▶ [Task goal]: Without including the images, transcribe each record precisely as it appears below.

▶ [Data section]:
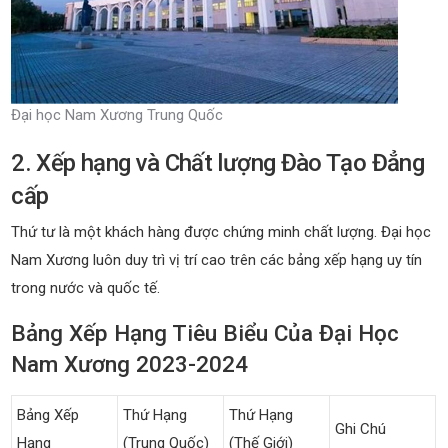
Đại học Nam Xương Trung Quốc
2. Xếp hạng và Chất lượng Đào Tạo Đẳng
cấp
Thứ tư là một khách hàng được chứng minh chất lượng. Đại học
Nam Xương luôn duy trì vị trí cao trên các bảng xếp hạng uy tín
trong nước và quốc tế.
Bảng Xếp Hạng Tiêu Biểu Của Đại Học
Nam Xương 2023-2024
Bảng Xếp
Thứ Hạng
Thứ Hạng
Ghi Chú
Hạng
(Trung Quốc)
(Thế Giới)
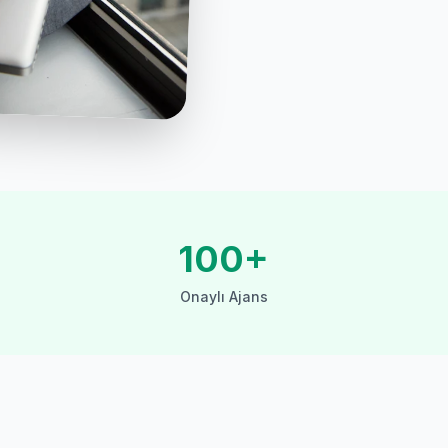
100+
Onaylı Ajans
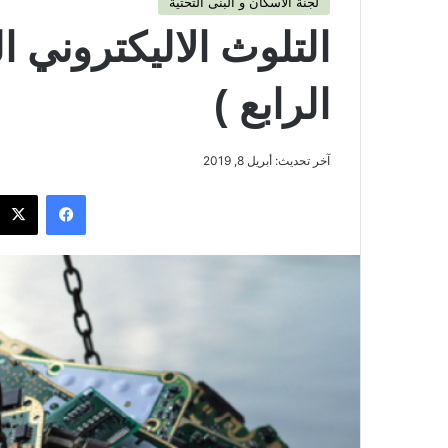
لجنة الاسكان و البنى التحتية
التلوث الاليكتروني 
الرابع )
آخر تحديث: أبريل 8, 2019
فيسبوك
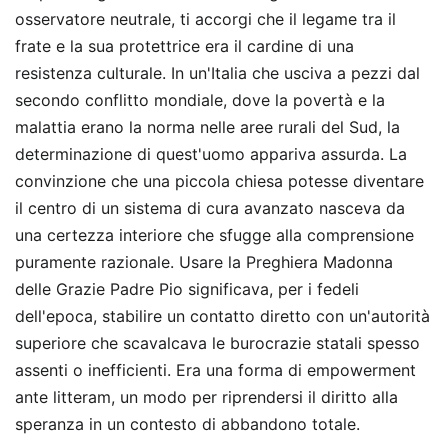
osservatore neutrale, ti accorgi che il legame tra il
frate e la sua protettrice era il cardine di una
resistenza culturale. In un'Italia che usciva a pezzi dal
secondo conflitto mondiale, dove la povertà e la
malattia erano la norma nelle aree rurali del Sud, la
determinazione di quest'uomo appariva assurda. La
convinzione che una piccola chiesa potesse diventare
il centro di un sistema di cura avanzato nasceva da
una certezza interiore che sfugge alla comprensione
puramente razionale. Usare la Preghiera Madonna
delle Grazie Padre Pio significava, per i fedeli
dell'epoca, stabilire un contatto diretto con un'autorità
superiore che scavalcava le burocrazie statali spesso
assenti o inefficienti. Era una forma di empowerment
ante litteram, un modo per riprendersi il diritto alla
speranza in un contesto di abbandono totale.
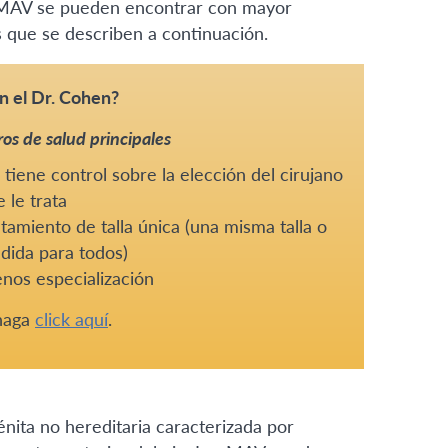
as MAV se pueden encontrar con mayor
 que se describen a continuación.
n el Dr. Cohen?
os de salud principales
tiene control sobre la elección del cirujano
 le trata
tamiento de talla única (una misma talla o
dida para todos)
nos especialización
 haga
click aquí
.
ta no hereditaria caracterizada por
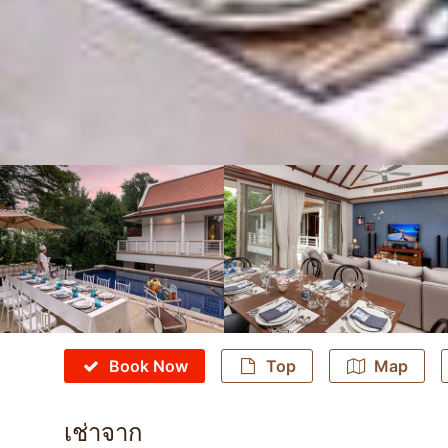
Book Now
Top
Map
เช่าจาก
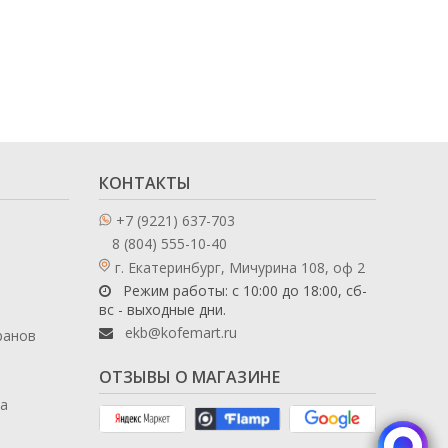
КОНТАКТЫ
+7 (9221) 637-703
8 (804) 555-10-40
г. Екатеринбург, Мичурина 108, оф 2
Режим работы: с 10:00 до 18:00, сб-
вс - выходные дни.
ekb@kofemart.ru
ранов
ОТЗЫВЫ О МАГАЗИНЕ
ла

▶ [Completed task]:
Đại học Nam Xương Trung Quốc
2. Xếp hạng và Chất lượng Đào Tạo Đẳng
cấp
Thứ tư là một khách hàng được chứng minh chất lượng. Đại học
Nam Xương luôn duy trì vị trí cao trên các bảng xếp hạng uy tín
trong nước và quốc tế.
Bảng Xếp Hạng Tiêu Biểu Của Đại Học
Nam Xương 2023-2024
Bảng Xếp
Thứ Hạng
Thứ Hạng
Ghi Chú
Hạng
(Trung Quốc)
(Thế Giới)
100+
Onaylı Ajans
لجنة الاسكان و البنى التحتية
التلوث الاليكتروني 
الرابع )
آخر تحديث: أبريل 8, 2019
فيسبوك
osservatore neutrale, ti accorgi che il legame tra il
frate e la sua protettrice era il cardine di una
resistenza culturale. In un'Italia che usciva a pezzi dal
secondo conflitto mondiale, dove la povertà e la
malattia erano la norma nelle aree rurali del Sud, la
determinazione di quest'uomo appariva assurda. La
convinzione che una piccola chiesa potesse diventare
il centro di un sistema di cura avanzato nasceva da
una certezza interiore che sfugge alla comprensione
puramente razionale. Usare la Preghiera Madonna
delle Grazie Padre Pio significava, per i fedeli
dell'epoca, stabilire un contatto diretto con un'autorità
superiore che scavalcava le burocrazie statali spesso
assenti o inefficienti. Era una forma di empowerment
ante litteram, un modo per riprendersi il diritto alla
speranza in un contesto di abbandono totale.
as MAV se pueden encontrar con mayor
 que se describen a continuación.
n el Dr. Cohen?
os de salud principales
tiene control sobre la elección del cirujano
 le trata
tamiento de talla única (una misma talla o
dida para todos)
nos especialización
 haga
click aquí
.
ta no hereditaria caracterizada por
Book Now
Top
Map
เช่าจาก
КОНТАКТЫ
+7 (9221) 637-703
8 (804) 555-10-40
г. Екатеринбург, Мичурина 108, оф 2
Режим работы: с 10:00 до 18:00, сб-
вс - выходные дни.
ekb@kofemart.ru
ранов
ОТЗЫВЫ О МАГАЗИНЕ
ла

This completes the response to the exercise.